Semenza’s team uncovered the mitochondrial mechanism in a study of Von Hippel-Lindau (VHL) syndrome, caused by a single gene mutation and characterized by the tendency to develop tumors in many parts of the body, including the kidney, brain and adrenal glands.
Semenza and colleagues measured mitochondria content and oxygen use in kidney cancer cells that contain no VHL protein and in the same cells with VHL “engineered” back in. Restoring VHL caused the cells to make two to three times more mitochondria and use two to three times more oxygen.
VHL normally blocks the action of HIF-1, a protein that the Hopkins group discovered in 1992. Cells normally make HIF-1 only under low oxygen conditions, when fermentation is necessary to make energy. However, in the absence of VHL, HIF-1 is active even when oxygen is plentiful and switches on genes that help a cell take up more glucose.
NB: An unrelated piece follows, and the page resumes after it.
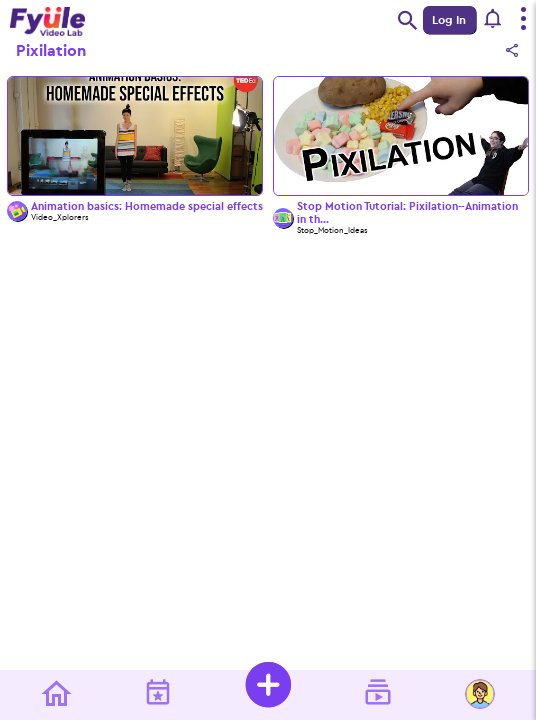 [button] (493, 20)
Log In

This current work shows that excess HIF-1 counteracts a protein called MYC, which normally stimulates cells to make mitochondria. “Because MYC is turned on in many other cancers, these results suggest that shutting down the mitochondria must be a very important event in kidney cancer,” Semenza notes.
There is currently no treatment available for patients with advanced kidney cancer. Scientists at pharmaceutical companies, the National Cancer Institute, and laboratories at Hopkins and other universities are investigating whether drugs that inhibit HIF-1 may be useful for cancer therapy.
The research was funded by the National Institutes of Health.
Authors on the paper are Huafeng Zhang, Ping Gao, Ryo Fukuda, Balaji Krishnamachary, Karen Zeller, Chi V. Dang and Semenza of Hopkins, and Ganesh Kumar of the University of Chicago.